Personal information
- Born: 5 November 1996 (age 29) Singapore
- Education: Singapore Sports School; Republic Polytechnic; James Cook University Singapore;
- Height: 5 ft 3 in (160 cm)

Sport
- Country: Singapore
- Events: 3 m Springboard; 3 m Synchronized Springboard; 1 m Springboard;

Medal record
Diving
Representing Singapore
Southeast Asian Games
| Gold medal – first place | 2017 Kuala Lumpur | 3 m synchro springboard |
| Silver medal – second place | 2015 Singapore | 3 m synchro springboard |
| Silver medal – second place | 2019 Philippines | 3 m synchro springboard |
| Bronze medal – third place | 2013 Naypyidaw | 3 m synchro springboard |
| Bronze medal – third place | 2015 Singapore | 3 m springboard |
| Bronze medal – third place | 2021 Hanoi | 3 m springboard |

= Fong Kay Yian =

Singaporean diver (born 1996)

Fong Kay Yian (冯琪茵; born 5 November 1996) is a Singaporean diver.

==Early life and education==
Fong studied at the Singapore Sports School and graduated from Republic Polytechnic with a Diploma in Sports and Leisure Management. She pursued a Bachelor's degree in Psychological Science at James Cook University Singapore (JCU) and graduated with Honours in July 2022. She was the very first recipient of JCU’s Sports Scholarship.

==Diving career==
In 2013, Fong took part in the 2013 Asian Youth Games held in Nanjing and was ranked 7th in the 3 m springboard event. In December, she took part in the 2013 Southeast Asian Games along with her partner Myra Lee in the women's synchronized 3 m springboard event which the duo won the bronze medal.

At the 2015 Southeast Asian Games in Singapore, Fong won a silver medal in the women's synchronized 3 m springboard event with her partner Ashlee Tan. She also participated in the women's 3 m springboard event, which she won herself a bronze medal.

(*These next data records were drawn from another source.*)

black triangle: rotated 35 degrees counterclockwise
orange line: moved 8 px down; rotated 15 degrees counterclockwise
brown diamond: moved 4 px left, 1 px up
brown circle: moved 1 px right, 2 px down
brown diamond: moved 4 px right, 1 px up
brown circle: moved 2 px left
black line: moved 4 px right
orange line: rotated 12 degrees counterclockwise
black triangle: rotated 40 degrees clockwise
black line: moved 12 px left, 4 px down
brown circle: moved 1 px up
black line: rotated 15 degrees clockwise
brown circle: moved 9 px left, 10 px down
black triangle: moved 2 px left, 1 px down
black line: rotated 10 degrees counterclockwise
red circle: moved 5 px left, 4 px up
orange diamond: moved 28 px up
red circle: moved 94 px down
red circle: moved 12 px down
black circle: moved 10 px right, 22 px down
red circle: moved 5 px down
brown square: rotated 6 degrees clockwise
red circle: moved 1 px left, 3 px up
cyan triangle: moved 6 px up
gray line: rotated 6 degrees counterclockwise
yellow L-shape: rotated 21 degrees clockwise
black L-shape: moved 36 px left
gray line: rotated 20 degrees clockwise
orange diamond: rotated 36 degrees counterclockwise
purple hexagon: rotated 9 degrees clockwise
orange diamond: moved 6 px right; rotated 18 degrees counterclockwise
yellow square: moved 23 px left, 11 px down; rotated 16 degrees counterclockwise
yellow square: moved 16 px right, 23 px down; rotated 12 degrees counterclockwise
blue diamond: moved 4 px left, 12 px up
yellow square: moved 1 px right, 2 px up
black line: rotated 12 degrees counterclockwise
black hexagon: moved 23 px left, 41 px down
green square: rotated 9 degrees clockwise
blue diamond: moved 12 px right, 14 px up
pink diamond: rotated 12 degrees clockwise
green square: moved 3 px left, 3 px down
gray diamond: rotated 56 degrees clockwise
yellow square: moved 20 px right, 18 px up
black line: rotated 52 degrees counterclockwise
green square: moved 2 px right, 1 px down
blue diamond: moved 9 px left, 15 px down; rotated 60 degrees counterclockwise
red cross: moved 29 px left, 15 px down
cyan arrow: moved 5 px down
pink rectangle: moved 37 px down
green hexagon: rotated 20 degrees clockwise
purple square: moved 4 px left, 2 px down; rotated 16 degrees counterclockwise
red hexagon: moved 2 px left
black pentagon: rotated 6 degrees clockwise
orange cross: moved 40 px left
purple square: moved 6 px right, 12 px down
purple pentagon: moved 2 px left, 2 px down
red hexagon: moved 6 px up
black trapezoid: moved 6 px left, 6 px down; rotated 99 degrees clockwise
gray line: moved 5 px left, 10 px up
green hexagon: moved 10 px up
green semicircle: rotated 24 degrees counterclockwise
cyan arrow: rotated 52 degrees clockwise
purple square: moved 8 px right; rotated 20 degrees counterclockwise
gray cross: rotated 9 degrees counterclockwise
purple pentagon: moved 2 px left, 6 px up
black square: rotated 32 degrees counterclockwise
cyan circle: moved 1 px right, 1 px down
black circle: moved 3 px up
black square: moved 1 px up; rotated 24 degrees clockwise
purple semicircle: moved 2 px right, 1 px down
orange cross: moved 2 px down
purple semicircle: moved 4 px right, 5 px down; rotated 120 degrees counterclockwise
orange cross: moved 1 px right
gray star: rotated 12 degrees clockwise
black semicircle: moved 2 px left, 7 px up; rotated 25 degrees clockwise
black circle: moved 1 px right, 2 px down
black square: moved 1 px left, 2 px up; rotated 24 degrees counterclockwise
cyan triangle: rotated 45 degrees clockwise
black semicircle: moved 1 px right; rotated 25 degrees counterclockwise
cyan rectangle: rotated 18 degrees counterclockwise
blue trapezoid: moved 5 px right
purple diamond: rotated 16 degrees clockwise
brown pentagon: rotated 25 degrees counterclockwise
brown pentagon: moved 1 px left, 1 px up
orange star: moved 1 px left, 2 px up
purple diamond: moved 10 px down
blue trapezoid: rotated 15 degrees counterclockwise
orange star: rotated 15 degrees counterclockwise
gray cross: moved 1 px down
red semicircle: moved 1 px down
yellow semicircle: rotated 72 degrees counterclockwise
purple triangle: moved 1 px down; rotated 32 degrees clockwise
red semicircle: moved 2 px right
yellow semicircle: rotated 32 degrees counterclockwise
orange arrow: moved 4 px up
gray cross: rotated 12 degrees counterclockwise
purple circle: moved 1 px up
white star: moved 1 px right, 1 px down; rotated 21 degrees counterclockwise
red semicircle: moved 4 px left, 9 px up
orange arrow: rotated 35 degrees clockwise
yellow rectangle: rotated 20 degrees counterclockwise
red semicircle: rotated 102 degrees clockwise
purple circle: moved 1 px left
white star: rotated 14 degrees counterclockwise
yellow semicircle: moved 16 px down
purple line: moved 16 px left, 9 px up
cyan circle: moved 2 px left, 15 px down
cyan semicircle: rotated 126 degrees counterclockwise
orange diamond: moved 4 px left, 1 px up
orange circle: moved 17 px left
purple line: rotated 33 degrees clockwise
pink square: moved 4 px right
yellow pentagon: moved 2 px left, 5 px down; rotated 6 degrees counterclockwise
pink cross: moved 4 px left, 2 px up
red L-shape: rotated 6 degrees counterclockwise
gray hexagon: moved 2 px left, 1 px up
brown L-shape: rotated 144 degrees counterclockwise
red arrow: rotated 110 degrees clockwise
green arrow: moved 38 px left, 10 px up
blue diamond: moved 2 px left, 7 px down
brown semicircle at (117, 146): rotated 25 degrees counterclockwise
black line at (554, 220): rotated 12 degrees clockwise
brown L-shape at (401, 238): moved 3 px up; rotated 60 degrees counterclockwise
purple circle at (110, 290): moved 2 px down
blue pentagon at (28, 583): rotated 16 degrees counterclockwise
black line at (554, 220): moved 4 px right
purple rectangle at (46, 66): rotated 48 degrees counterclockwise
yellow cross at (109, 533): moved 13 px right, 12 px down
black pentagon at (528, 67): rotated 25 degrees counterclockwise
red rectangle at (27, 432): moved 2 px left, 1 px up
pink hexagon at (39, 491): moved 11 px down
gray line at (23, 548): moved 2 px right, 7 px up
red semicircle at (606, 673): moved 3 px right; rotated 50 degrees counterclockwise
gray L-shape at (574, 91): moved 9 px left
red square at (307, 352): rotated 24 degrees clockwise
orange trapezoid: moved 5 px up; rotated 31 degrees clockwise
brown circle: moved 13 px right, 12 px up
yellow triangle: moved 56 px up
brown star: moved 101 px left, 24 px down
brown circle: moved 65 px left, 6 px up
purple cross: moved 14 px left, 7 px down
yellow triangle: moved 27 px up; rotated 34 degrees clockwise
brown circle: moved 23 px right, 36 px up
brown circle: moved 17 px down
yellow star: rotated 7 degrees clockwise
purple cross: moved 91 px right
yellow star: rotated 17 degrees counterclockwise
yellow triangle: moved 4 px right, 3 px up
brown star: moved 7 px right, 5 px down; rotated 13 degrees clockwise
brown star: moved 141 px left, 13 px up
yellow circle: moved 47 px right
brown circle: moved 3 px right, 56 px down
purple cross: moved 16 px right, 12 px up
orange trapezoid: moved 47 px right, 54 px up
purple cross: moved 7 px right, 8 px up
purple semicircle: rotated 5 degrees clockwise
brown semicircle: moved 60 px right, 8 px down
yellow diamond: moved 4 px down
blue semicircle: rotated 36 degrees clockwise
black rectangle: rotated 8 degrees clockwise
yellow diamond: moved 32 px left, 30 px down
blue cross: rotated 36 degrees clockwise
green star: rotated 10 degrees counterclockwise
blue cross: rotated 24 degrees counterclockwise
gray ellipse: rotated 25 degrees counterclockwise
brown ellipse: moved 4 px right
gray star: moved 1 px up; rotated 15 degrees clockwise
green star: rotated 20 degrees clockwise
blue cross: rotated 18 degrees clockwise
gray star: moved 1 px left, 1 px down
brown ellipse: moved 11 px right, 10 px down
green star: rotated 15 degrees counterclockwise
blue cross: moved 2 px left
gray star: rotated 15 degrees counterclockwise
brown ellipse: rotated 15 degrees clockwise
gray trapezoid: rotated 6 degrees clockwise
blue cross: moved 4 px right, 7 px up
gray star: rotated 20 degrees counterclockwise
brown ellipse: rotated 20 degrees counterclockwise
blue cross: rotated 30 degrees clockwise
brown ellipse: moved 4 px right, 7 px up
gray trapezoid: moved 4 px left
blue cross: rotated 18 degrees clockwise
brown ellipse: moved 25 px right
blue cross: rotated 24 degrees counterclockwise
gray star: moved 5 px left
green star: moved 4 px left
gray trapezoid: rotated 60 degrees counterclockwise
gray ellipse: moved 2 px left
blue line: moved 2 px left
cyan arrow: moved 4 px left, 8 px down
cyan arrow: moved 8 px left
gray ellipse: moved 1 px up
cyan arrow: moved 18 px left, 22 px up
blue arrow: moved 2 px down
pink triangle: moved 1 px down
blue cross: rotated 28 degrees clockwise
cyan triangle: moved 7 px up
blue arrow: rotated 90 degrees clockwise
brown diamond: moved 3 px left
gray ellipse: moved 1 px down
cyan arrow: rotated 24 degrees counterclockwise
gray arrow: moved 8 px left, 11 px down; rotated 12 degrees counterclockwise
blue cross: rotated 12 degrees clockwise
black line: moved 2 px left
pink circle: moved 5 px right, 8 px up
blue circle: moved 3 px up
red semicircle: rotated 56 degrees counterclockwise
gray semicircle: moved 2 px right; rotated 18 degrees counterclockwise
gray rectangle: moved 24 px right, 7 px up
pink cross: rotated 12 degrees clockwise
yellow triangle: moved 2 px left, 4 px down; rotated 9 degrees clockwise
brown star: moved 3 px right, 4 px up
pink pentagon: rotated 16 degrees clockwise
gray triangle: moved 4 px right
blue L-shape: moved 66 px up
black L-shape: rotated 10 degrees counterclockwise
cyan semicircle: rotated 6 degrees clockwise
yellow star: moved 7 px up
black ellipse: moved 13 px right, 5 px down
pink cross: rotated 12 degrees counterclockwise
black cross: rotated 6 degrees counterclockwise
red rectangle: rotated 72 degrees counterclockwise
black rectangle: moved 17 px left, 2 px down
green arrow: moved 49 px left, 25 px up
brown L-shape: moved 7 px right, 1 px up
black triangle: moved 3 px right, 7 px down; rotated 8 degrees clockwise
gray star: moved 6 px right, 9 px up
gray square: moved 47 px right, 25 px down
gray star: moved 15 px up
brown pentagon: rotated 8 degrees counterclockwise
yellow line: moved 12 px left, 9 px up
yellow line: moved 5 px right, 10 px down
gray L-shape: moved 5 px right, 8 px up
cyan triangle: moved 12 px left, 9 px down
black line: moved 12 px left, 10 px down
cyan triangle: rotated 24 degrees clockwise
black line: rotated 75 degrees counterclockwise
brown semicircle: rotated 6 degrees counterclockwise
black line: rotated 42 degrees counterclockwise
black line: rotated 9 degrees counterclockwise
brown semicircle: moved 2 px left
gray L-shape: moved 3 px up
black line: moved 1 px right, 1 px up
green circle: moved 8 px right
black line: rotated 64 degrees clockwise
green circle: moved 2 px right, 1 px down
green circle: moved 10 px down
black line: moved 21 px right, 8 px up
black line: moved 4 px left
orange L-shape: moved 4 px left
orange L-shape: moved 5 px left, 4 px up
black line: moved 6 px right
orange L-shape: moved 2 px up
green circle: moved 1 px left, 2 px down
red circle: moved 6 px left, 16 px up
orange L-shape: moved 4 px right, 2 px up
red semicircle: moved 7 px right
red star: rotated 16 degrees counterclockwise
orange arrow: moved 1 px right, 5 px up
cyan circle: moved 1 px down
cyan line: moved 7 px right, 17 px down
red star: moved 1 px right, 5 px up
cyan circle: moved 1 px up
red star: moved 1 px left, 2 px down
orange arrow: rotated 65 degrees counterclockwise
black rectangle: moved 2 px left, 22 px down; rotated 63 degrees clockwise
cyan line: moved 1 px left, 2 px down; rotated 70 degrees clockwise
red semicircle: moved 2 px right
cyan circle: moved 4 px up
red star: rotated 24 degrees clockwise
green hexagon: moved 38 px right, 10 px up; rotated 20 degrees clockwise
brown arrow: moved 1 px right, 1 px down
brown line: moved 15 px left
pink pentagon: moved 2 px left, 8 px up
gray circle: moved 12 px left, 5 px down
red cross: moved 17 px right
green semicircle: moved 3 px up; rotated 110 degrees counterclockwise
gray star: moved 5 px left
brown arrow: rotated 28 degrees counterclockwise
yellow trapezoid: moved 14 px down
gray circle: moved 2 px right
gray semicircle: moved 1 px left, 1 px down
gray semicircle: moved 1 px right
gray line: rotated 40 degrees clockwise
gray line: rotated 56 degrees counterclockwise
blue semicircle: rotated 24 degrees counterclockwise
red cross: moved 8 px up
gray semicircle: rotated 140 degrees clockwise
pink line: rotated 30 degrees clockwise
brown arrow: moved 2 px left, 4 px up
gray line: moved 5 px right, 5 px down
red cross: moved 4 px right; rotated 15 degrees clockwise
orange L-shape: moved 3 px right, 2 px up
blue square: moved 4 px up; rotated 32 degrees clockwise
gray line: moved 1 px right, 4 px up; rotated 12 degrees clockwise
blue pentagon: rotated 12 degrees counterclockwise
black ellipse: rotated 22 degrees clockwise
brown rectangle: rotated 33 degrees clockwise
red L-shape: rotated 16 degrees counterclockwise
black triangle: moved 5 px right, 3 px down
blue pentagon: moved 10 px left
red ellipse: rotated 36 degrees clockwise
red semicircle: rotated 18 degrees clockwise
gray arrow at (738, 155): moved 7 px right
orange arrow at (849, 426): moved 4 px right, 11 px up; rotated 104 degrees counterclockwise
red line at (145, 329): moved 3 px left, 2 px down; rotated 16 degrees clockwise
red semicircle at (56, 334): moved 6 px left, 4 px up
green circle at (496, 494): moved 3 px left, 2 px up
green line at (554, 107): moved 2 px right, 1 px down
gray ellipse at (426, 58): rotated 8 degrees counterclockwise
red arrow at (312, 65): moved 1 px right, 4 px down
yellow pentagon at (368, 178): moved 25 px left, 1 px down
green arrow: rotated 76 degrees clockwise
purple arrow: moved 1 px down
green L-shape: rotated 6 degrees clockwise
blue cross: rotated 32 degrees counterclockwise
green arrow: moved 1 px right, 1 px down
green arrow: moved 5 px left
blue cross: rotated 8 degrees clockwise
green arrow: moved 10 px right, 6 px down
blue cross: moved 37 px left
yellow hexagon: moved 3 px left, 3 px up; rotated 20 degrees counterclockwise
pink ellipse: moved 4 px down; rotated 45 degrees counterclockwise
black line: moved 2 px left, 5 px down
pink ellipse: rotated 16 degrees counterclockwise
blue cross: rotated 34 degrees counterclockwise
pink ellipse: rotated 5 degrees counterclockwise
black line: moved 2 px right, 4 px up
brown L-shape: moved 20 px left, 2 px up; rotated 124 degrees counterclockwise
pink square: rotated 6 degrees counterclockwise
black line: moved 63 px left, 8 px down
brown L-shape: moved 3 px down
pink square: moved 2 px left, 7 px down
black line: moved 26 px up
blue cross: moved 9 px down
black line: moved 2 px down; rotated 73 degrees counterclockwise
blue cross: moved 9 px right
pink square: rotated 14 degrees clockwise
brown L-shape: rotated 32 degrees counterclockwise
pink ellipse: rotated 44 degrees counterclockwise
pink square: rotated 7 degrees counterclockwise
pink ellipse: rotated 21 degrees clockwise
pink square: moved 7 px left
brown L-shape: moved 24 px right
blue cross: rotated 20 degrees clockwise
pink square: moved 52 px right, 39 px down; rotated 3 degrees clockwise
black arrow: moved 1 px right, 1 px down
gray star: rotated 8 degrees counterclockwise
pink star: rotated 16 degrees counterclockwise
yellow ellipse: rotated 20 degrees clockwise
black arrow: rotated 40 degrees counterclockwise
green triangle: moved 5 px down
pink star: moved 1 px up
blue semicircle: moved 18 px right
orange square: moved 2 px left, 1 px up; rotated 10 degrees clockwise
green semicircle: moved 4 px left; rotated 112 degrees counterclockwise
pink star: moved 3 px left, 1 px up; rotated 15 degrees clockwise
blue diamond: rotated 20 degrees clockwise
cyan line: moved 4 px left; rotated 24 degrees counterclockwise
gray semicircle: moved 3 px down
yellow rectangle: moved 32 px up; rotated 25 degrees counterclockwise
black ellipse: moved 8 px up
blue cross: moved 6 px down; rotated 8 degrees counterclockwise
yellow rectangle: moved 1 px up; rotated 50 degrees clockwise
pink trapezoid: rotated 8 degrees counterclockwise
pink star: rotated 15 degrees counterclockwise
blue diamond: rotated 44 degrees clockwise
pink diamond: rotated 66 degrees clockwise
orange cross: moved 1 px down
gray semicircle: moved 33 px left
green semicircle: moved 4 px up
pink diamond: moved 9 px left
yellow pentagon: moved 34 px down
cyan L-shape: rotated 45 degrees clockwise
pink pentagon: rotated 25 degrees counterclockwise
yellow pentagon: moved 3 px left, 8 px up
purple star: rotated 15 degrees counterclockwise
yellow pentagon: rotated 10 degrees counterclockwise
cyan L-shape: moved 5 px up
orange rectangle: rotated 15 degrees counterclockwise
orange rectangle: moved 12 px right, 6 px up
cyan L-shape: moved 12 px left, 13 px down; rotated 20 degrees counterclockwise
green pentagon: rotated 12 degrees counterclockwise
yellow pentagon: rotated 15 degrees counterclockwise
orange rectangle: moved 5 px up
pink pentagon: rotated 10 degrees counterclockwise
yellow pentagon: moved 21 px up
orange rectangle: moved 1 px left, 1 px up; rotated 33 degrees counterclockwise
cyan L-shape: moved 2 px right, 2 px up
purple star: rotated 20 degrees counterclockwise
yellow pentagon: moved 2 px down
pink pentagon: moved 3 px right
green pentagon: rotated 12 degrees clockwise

At the 2017 Southeast Asian Games in Kuala Lumpur, Fong won the gold medal with Ashlee in the women's 3 m synchronized springboard event, even though the duo finished second, as gold-winning diver Ng Yan Yee failed a doping test which resulted in the Malaysian team being stripped of the gold medal. It was Singapore's first diving title at the Games since Sally Lim captured the women's 3 m springboard gold on home soil at the 1973 Games.

At the 2019 Southeast Asian Games in Philippines, Fong and Ashlee won the silver medal in the women's 3 m synchronized springboard event.

At the 2021 Southeast Asian Games in Hanoi, Fong won a bronze medal in the women's 3 m springboard event. Even though Ashlee and her finished third in the women's synchronized 3 m springboard event, no bronze medal was awarded as only three pairs of divers competed in the event.